Blake knew something abnormal was going on with his heart when he began experiencing discomforting, fluttering episodes for a few years. Blake sought out a consultation with cardiologist to try and understand what was happening.

Together, they decided that the best plan of action was to utilize a device to keep track of his heart rate over a period of time to determine what Blake was experiencing. Blake decided to purchase an Apple Watch®, which is equipped with a heart health feature, to monitor his heart rate while training for an international distance triathlon. Before the heart health feature was released on Apple Watch, most patients experiencing irregular heartbeats would track them through the Holter monitor. The Holter monitor is a wearable device placed over the chest that tracks the user’s heart rate and rhythm in their day to day lives. However, the monitor is a bulky device that isn’t practical for Blake’s busy life. The Apple Watch is lightweight and can provide on-demand monitoring with immediate results.

A few months after his purchase of the watch, it would buzz with the notification that he may be demonstrating atrial fibrillation (AFib). AFib results from multiple electrical impulses firing from both upper chambers of the heart. It causes the heart to beat fast, very irregularly, and with less efficiency when compared to normal rhythm. Symptoms include erratic heartbeat, fatigue, shortness of breath and exercise intolerance. AFib can be a permanent condition, but can occur at irregular intervals, and the episodes can occur frequently or rarely. They can last seconds, minutes, hours or days.

After the notification, Blake immediately went back to his cardiologist who then referred him to Dr. Mark Lee at MemorialCare Heart & Vascular Institute at Long Beach Medical Center. The MemorialCare Heart & Vascular Institute specializes in advanced, minimally invasive heart & vascular procedures for electrophysiology. Distinguished as a leading heart and vascular institute, MemorialCare offers personalized prevention programs, leading diagnostic screenings, advanced treatment, rehabilitation and leading-edge research.

However, since Blake was in Florida at the time, he was unable to come to Long Beach Medical Center to see Dr. Lee. Instead, he was put on medication with an attempt to regulate his heart rate. Unfortunately, the medication did not fully stop his AFib episodes, and he continued to have AFib episodes a couple times a week. Every episode was tracked with his iPhone and the EKG data was sent to Dr. Lee.
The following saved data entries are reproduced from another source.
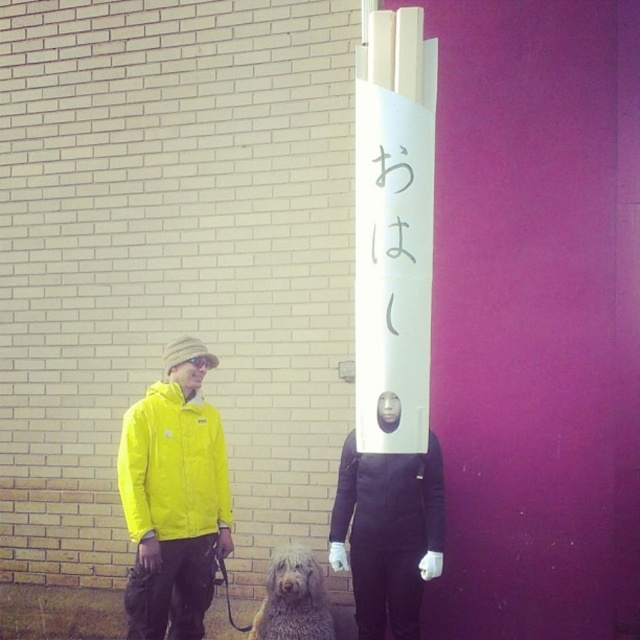 Is yellow matte jacket at left wider than gray shaggy dog at lower center?

Correct, the width of yellow matte jacket at left exceeds that of gray shaggy dog at lower center.

What do you see at coordinates (172, 467) in the screenshot? I see `yellow matte jacket at left` at bounding box center [172, 467].

Is point (164, 476) positioned before point (301, 620)?

That is False.

The height and width of the screenshot is (640, 640). I want to click on yellow matte jacket at left, so click(172, 467).

Is black matte jacket at center closer to the viewer compared to gray shaggy dog at lower center?

Yes, black matte jacket at center is in front of gray shaggy dog at lower center.

In the scene shown: Between black matte jacket at center and gray shaggy dog at lower center, which one appears on the left side from the viewer's perspective?

gray shaggy dog at lower center

Which is in front, point (429, 454) or point (321, 604)?

Positioned in front is point (429, 454).

Identify the location of black matte jacket at center. 388,499.

What are the coordinates of `yellow matte jacket at left` in the screenshot? It's located at (172, 467).

Which is more to the left, yellow matte jacket at left or black matte jacket at center?

yellow matte jacket at left

Who is more forward, (x=144, y=483) or (x=365, y=532)?

Positioned in front is point (x=365, y=532).

The height and width of the screenshot is (640, 640). What are the coordinates of `yellow matte jacket at left` in the screenshot? It's located at (172, 467). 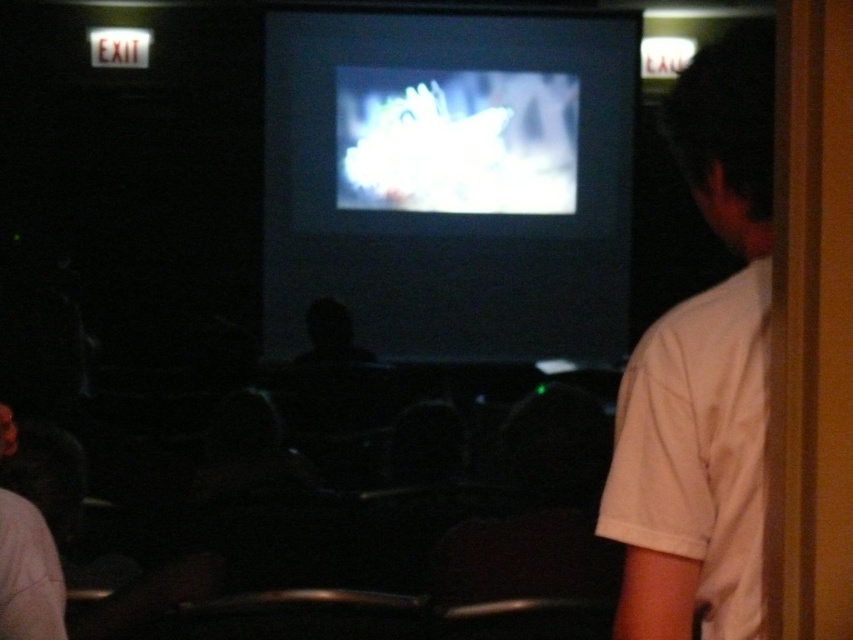 Can you confirm if matte black screen at center is bigger than white cotton shirt at right?

Yes.

Which is behind, point (491, 355) or point (685, 614)?

The point (491, 355) is behind.

Where is `matte black screen at center`? This screenshot has width=853, height=640. matte black screen at center is located at coordinates (450, 180).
When Blake came back to California, he proceeded to have an atrial fibrillation ablation procedure performed by Dr. Lee at Long Beach Medical Center. Cardiac ablation is the recommended procedure for patients diagnosed with AFib when medication is unsuccessful. Cardiac ablation is a minimally invasive procedure that works by allowing a cardiac electrophysiologist to redirect the electrical signals in the heart. During this approach, a catheter is inserted to deliver energy and destroy a specific location in the heart that is producing the AFib signals.

Patients who are diagnosed with AFib can still experience episodes after an ablation, but Blake has only experienced one, short episode since the procedure. He continues to monitor his heart rate with his Apple Watch and is happy he no longer receives frequent alerts about AFib.